*PROMPT*: Among the entries, find the lines with the string "Zuschüsse" and copy them.

*MATERIAL FOR THE TASK*:
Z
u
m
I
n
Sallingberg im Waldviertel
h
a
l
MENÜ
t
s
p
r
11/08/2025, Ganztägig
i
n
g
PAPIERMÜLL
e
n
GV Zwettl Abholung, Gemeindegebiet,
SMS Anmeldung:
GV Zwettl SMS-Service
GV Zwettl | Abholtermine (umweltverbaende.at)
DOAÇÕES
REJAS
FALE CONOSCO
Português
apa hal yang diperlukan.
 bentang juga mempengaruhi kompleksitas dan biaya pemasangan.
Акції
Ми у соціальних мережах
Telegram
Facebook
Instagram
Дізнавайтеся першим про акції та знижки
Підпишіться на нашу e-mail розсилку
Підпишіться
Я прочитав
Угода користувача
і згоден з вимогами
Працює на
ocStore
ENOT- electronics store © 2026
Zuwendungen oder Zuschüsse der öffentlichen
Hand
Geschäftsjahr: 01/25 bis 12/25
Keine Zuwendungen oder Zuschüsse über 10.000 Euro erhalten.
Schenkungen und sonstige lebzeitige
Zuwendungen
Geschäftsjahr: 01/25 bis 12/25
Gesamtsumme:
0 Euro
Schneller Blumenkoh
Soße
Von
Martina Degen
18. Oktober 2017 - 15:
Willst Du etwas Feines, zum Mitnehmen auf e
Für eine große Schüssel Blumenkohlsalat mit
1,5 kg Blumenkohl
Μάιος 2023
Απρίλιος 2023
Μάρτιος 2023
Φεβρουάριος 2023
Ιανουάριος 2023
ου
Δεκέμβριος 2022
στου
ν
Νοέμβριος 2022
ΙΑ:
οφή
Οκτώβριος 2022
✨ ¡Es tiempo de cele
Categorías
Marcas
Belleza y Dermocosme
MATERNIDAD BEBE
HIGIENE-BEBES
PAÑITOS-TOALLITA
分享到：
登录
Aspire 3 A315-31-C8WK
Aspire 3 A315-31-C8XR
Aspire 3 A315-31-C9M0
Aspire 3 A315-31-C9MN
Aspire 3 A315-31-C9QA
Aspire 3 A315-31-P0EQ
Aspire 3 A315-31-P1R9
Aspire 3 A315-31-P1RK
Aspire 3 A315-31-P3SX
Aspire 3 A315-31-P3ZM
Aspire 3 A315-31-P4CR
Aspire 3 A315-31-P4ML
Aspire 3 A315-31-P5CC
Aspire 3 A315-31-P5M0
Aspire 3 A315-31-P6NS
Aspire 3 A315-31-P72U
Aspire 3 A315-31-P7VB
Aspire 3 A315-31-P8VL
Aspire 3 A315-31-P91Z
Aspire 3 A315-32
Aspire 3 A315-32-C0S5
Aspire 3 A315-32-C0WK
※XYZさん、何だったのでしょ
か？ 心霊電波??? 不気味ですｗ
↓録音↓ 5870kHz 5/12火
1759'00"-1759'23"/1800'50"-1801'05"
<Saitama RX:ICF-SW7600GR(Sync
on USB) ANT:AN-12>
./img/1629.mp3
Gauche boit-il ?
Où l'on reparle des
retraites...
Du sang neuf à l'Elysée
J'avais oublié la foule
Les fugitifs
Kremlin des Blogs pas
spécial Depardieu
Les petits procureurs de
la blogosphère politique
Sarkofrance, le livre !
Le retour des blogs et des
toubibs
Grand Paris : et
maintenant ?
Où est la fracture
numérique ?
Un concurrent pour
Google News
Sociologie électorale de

*RESPONSE*:
Zuwendungen oder Zuschüsse der öffentlichen
Keine Zuwendungen oder Zuschüsse über 10.000 Euro erhalten.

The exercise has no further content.